■ Description of the task ■
In the records below, count each line where the word "sieci" appears, and reply with that number only.

═══ Data section

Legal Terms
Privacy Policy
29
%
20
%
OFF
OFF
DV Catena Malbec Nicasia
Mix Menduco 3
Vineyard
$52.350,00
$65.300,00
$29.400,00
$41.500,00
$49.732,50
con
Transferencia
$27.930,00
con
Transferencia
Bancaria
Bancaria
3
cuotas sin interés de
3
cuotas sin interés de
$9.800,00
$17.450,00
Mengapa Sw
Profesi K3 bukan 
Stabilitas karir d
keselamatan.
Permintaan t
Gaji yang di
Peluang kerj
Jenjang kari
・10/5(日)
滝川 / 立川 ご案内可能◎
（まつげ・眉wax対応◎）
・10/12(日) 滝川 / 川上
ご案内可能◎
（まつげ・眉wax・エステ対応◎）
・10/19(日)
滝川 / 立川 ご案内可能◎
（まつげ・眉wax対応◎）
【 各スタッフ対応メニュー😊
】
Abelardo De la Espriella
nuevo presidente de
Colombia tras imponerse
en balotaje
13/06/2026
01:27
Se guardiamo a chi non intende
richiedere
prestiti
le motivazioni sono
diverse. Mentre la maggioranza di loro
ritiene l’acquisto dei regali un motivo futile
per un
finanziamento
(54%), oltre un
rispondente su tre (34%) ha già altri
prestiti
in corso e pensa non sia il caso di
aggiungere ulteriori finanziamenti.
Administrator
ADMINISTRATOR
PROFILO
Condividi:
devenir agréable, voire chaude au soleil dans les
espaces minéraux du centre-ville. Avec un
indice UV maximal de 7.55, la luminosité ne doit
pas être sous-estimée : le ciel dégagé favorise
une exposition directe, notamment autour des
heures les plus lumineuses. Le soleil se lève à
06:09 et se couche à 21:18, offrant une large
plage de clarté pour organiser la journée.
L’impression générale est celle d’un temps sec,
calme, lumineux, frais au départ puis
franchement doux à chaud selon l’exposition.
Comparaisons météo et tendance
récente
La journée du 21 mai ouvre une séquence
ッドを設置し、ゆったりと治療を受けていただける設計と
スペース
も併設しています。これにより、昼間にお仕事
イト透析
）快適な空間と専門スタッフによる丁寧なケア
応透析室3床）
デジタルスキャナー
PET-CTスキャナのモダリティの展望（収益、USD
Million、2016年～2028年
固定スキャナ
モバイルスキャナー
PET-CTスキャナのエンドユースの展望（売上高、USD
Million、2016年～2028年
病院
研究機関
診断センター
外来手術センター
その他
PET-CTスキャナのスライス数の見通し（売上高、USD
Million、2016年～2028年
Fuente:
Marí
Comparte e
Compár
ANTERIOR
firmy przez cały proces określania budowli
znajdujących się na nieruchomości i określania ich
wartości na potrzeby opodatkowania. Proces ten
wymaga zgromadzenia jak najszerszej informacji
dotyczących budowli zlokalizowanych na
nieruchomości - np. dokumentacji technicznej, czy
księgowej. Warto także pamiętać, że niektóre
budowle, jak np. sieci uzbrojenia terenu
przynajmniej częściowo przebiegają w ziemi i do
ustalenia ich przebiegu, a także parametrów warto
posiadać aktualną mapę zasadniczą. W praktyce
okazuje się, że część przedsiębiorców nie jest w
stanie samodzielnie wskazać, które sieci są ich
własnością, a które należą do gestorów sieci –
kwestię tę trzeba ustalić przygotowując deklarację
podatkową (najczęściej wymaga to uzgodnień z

══════

■ Response to this exercise ■
3